“An anatomically correct female crash test dummy is a test device designed to more accurately represent the body shape and dimensions of women, particularly in areas like the pelvis and upper chest, which are more vulnerable in car crashes. These dummies, unlike the older scaled-down male dummies, incorporate features like a female-shaped pelvis, breasts, and a lower center of gravity to better assess how different car safety features affect female occupants.”
-Google AI Overview
9point6@lemmy.world 4 weeks ago
www.theactuary.com/2023/…/when-human-isnt-female
Before intervention
17% more dead women than men 73% more injured women than men When women are in fewer crashes overall
SomethingBlack@lemmy.world 4 weeks ago
I appreciate your effort to find that data but it doesn’t really address any of my original questions.
Also, from what you’ve quoted at least, there is no differentiation between drivers vs passengers.
Your data absolutely shows there is a problem, it just doesn’t show that the problem is the lack of an “anatomically correct female crash test dummy”.
9point6@lemmy.world 4 weeks ago
I don’t think whether they’re driving or not is a meaningful distinction at this level, people should be expected to sit in any of the seats of a car, so I’m making the fairly safe assumption they put dummies in various different seating arrangements.
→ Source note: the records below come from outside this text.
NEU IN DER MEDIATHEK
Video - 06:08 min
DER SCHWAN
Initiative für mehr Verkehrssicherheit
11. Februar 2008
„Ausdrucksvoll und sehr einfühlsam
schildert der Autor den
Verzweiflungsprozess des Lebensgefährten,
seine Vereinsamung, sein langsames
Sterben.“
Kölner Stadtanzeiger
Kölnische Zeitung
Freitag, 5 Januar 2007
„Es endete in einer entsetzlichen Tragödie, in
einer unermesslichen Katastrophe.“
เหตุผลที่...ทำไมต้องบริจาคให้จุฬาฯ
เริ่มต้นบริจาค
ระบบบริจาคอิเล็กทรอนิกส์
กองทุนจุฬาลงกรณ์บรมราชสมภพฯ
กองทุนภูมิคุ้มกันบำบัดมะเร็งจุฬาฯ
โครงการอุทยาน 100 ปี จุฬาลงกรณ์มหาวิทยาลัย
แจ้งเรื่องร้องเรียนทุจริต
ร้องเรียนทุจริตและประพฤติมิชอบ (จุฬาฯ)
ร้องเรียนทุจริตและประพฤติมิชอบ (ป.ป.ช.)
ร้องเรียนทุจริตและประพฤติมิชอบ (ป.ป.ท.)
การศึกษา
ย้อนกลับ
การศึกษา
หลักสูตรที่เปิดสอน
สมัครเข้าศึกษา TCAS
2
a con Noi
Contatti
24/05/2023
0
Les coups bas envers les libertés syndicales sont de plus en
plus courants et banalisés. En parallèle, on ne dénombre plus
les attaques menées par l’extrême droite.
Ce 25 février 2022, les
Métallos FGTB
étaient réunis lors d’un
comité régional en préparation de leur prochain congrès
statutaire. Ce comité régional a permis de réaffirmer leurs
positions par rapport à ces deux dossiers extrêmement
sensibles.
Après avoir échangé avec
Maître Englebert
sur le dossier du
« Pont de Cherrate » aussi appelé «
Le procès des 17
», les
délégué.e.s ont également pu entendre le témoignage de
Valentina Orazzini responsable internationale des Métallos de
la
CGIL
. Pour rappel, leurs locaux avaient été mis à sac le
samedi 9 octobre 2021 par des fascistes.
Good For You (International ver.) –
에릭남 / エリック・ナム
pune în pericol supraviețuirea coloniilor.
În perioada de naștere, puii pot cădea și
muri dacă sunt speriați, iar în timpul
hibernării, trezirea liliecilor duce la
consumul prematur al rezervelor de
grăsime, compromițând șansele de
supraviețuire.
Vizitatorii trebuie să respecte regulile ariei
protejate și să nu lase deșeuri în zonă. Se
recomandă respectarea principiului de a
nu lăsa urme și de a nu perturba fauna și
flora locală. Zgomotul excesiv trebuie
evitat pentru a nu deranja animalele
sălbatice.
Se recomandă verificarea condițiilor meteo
The stats apparently originate from the US government, so it’s going to be a pretty big sample size that should average out any differences in seating position.
I can’t seem to see any conclusive after stats as the product was only introduced to the market a couple of years ago, I guess manufacturers need to buy these and then use them in their in progress designs. Cars on the market that have used these dummies during design are probably only new designs sold in the past year or so.
I can’t seem to find it with a quick search, but I vaguely remember reading about this when it was new a couple of years ago, and there’s a correlation with male safety improving with advances in the crash test process that aren’t reflected equivalently with women’s safety. But maybe take that with a pinch of salt unless you can actually find the source
ByteJunk@lemmy.world 4 weeks ago
But if the fatality rate for women in the front passenger seat, for example, is the same as for men in that same seat, that’s were probably having an “anatomically correct female crash test dummy” can be very helpful in understanding why these crashes are killing more women than men.
SomethingBlack@lemmy.world 4 weeks ago
The source doesn’t use data from crash test dummies but from real life crashes. So we can’t take seating arrangements for granted if it could meaningfully effect the numbers.
The sample size is irrelevant if cultural factors exist that could skew the results. Cultural factors like men are more commonly taxi/Uber/bus drivers, men are more likely to drive with their partner as a passenger than the inverse, etc.
That’s a fair point, I don’t expect there would be enough data for anything conclusive.
That would be an interesting read. I’ll have a look for it.